Nah. We got LGBTQ+ marriages without a revolution. Civil Rights got better for a time. You're going to have to give examples in the last 20 years where a revolution worked. Meaning, the government wasn't taken over by an authoritarian and/or military leader.
To be fair, both of those were won with plenty of violence and took decades to accomplish.
The first Pride was a riot started most likely by a black trans woman who refused to be grabbed by the cops during one of their usual roundups of gay people and threw the first punch (brick to the face?) that set off a brawl across the whole area. IIRC, 100 cops were injured in the fight. But it still took nearly 50 years for gay marriage to be completely legal in the US. 1969 was when Stonewall happened, 2015 was the Supreme Court ruling (and that can be repealed at any time, like they did with abortion).

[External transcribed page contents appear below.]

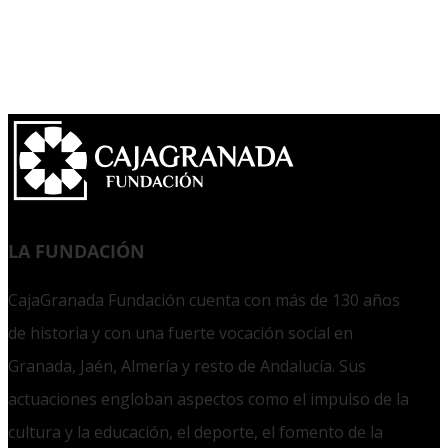
LA FUNDACIÓN
CajaGranada Fundación cuenta con más de 130 años
de historia y con una fuerte vocación social en
Granada, Jaén, Almería y resto de Andalucía. Sus
actuaciones engloban aspectos como el impulso de la
cultura y la educación, el deporte, el fomento de la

Even the first state to officially write it into law, Massachusetts, only happened in 2004.
MLK Jr credited the Black Panthers being armed and willing to do what he couldn't as a major part of why he had the success that he did. And his protests were already illegal, risking possible prison time for those involved if they weren't done very carefully. And even after 10 years, Civil Rights laws were only written after a week of riots and billions of dollars in property damage sparked by his murder. 10 years of protests, but it took less than a week for the laws to be drafted and signed into law when entire city districts started to get burnt to the ground.
However, revolutions can be cultural as well. Gay marriage is a great example with actual polling numbers to present. By the time that the Supreme Court ruled on it, polls said that the country was equally split on the issue while as of 2021 a full 70% of the US apparently supports gay marriage.
Widespread riots gave us the Civil Rights. Crack open Wikipedia for a minute on that champ.